PROBLEM REQUIREMENTS ::
From the line containing "Cục bộ mưa lớn trong đêm, cảnh báo" to the end of the data, retype every line exactly and nothing else. Drop the pictures.

** Opening EXERCISE DATA block **

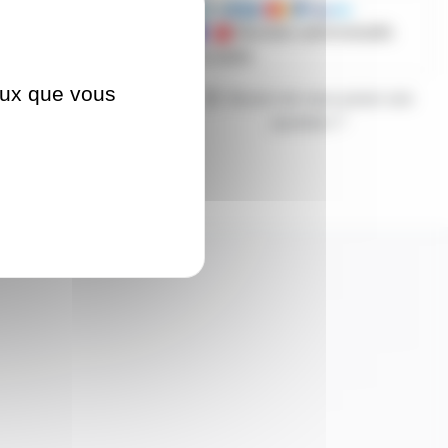
Mandats administratifs
acceptés
ceux que vous
Besoin de nous poser une
question ?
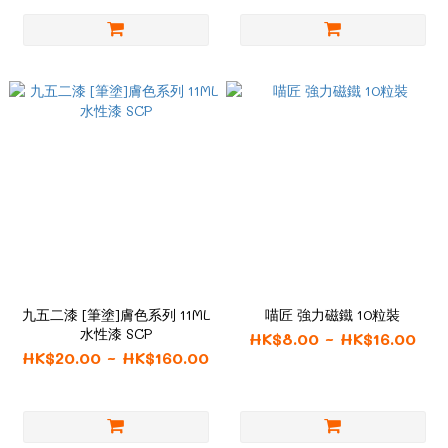
九五二漆 [筆塗]膚色系列 11ML
喵匠 強力磁鐵 10粒裝
水性漆 SCP
HK$8.00 ~ HK$16.00
HK$20.00 ~ HK$160.00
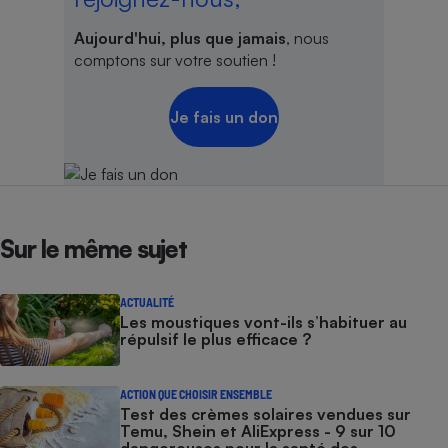
Aujourd'hui, plus que jamais
, nous
comptons sur votre soutien !
Je fais un don
Sur le même sujet
ACTUALITÉ
Les moustiques vont-ils s’habituer au
répulsif le plus efficace ?
ACTION QUE CHOISIR ENSEMBLE
Test des crèmes solaires vendues sur
Temu, Shein et AliExpress - 9 sur 10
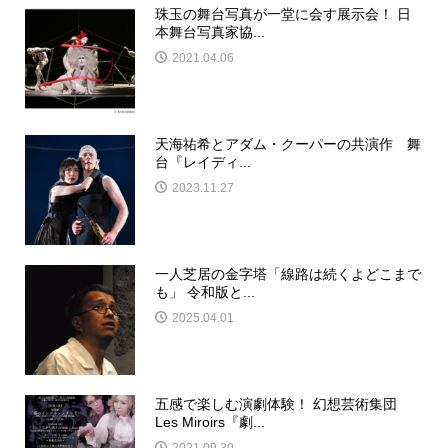
珠玉の舞台写真が一堂に会す展示会！ 日
本舞台写真家協...
2021.04.06
天海祐希とアダム・クーパーの共演作 舞
台『レイディ...
2023.11.27
一人芝居の金字塔「線路は続くよどこまで
も」 令和版と...
2025.04.01
五感で楽しむ演劇体験！ 幻想芸術集団
Les Miroirs『劇...
2021.09.30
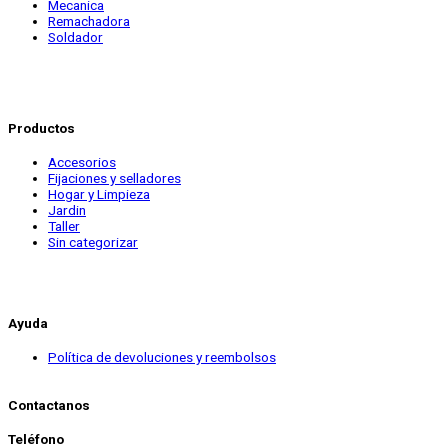
Mecanica
Remachadora
Soldador
Productos
Accesorios
Fijaciones y selladores
Hogar y Limpieza
Jardin
Taller
Sin categorizar
Ayuda
Política de devoluciones y reembolsos
Contactanos
Teléfono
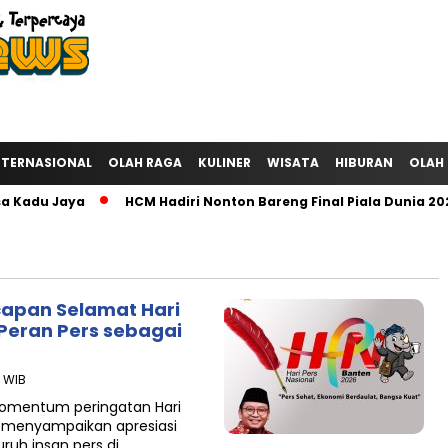
NTERNASIONAL
OLAH RAGA
KULINER
WISATA
HIBURAN
OLAH
adu Jaya‎
HCM Hadiri Nonton Bareng Final Piala Dunia 2026
capan Selamat Hari
 Peran Pers sebagai
8 WIB
mentum peringatan Hari
at menyampaikan apresiasi
ruh insan pers di…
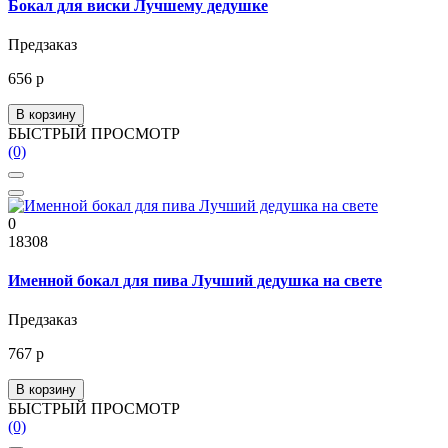
Бокал для виски Лучшему дедушке
Предзаказ
656 р
В корзину
БЫСТРЫЙ ПРОСМОТР
(0)
0
18308
Именной бокал для пива Лучший дедушка на свете
Предзаказ
767 р
В корзину
БЫСТРЫЙ ПРОСМОТР
(0)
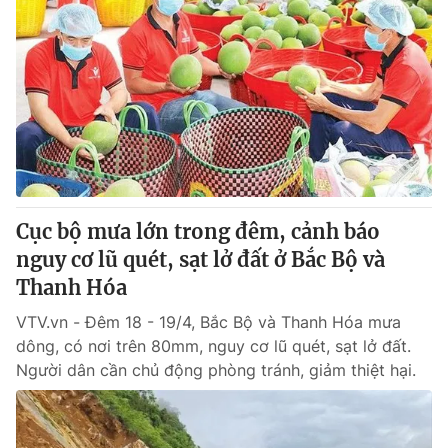
Cục bộ mưa lớn trong đêm, cảnh báo
nguy cơ lũ quét, sạt lở đất ở Bắc Bộ và
Thanh Hóa
VTV.vn - Đêm 18 - 19/4, Bắc Bộ và Thanh Hóa mưa
dông, có nơi trên 80mm, nguy cơ lũ quét, sạt lở đất.
Người dân cần chủ động phòng tránh, giảm thiệt hại.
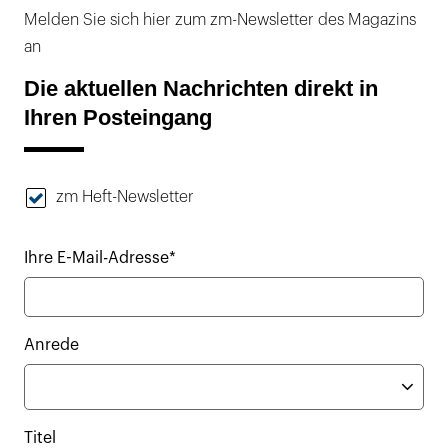
Melden Sie sich hier zum zm-Newsletter des Magazins
an
Die aktuellen Nachrichten direkt in
Ihren Posteingang
zm Heft-Newsletter
Ihre E-Mail-Adresse*
Anrede
Titel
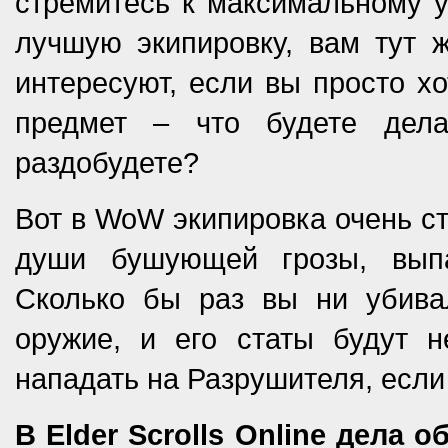
стремитесь к максимальному у
лучшую экипировку, вам тут ж
интересуют, если вы просто хо
предмет – что будете дела
раздобудете?
Вот в WoW экипировка очень ст
души бушующей грозы, вып
Сколько бы раз вы ни убив
оружие, и его статы будут 
нападать на Разрушителя, если
В Elder Scrolls Online дела 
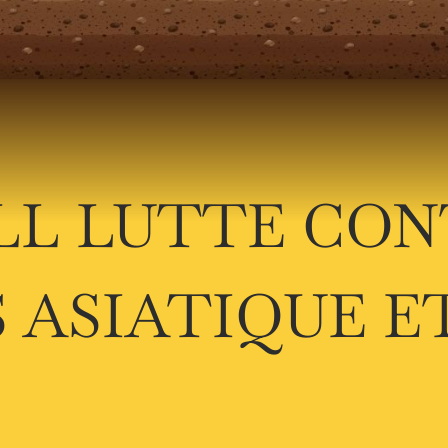
LL LUTTE CON
 ASIATIQUE ET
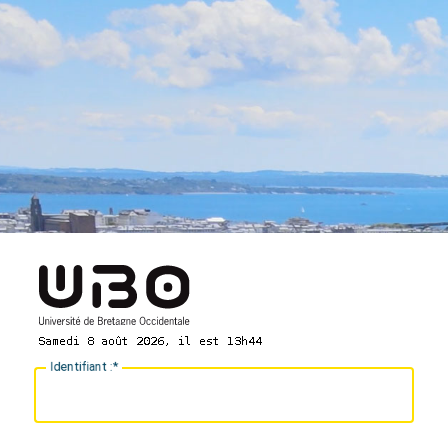
I
dentifiant :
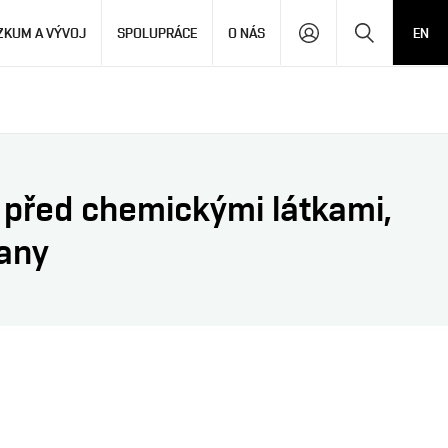
Hledat
ZKUM A VÝVOJ
SPOLUPRÁCE
O NÁS
EN
b před chemickými látkami,
rany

** Closing EXERCISE DATA block **

EXERCISE OUTPUT ::
Cục bộ mưa lớn trong đêm, cảnh báo
nguy cơ lũ quét, sạt lở đất ở Bắc Bộ và
Thanh Hóa
VTV.vn - Đêm 18 - 19/4, Bắc Bộ và Thanh Hóa mưa
dông, có nơi trên 80mm, nguy cơ lũ quét, sạt lở đất.
Người dân cần chủ động phòng tránh, giảm thiệt hại.
Melden Sie sich hier zum zm-Newsletter des Magazins
an
Die aktuellen Nachrichten direkt in
Ihren Posteingang
zm Heft-Newsletter
Ihre E-Mail-Adresse*
Anrede
Titel
стремитесь к максимальному у
лучшую экипировку, вам тут ж
интересуют, если вы просто хо
предмет – что будете дела
раздобудете?
Вот в WoW экипировка очень ст
души бушующей грозы, вып
Сколько бы раз вы ни убив
оружие, и его статы будут 
нападать на Разрушителя, если
В Elder Scrolls Online дела 
LL LUTTE CON
 ASIATIQUE ET
I
dentifiant :
Hledat
ZKUM A VÝVOJ
SPOLUPRÁCE
O NÁS
EN
b před chemickými látkami,
rany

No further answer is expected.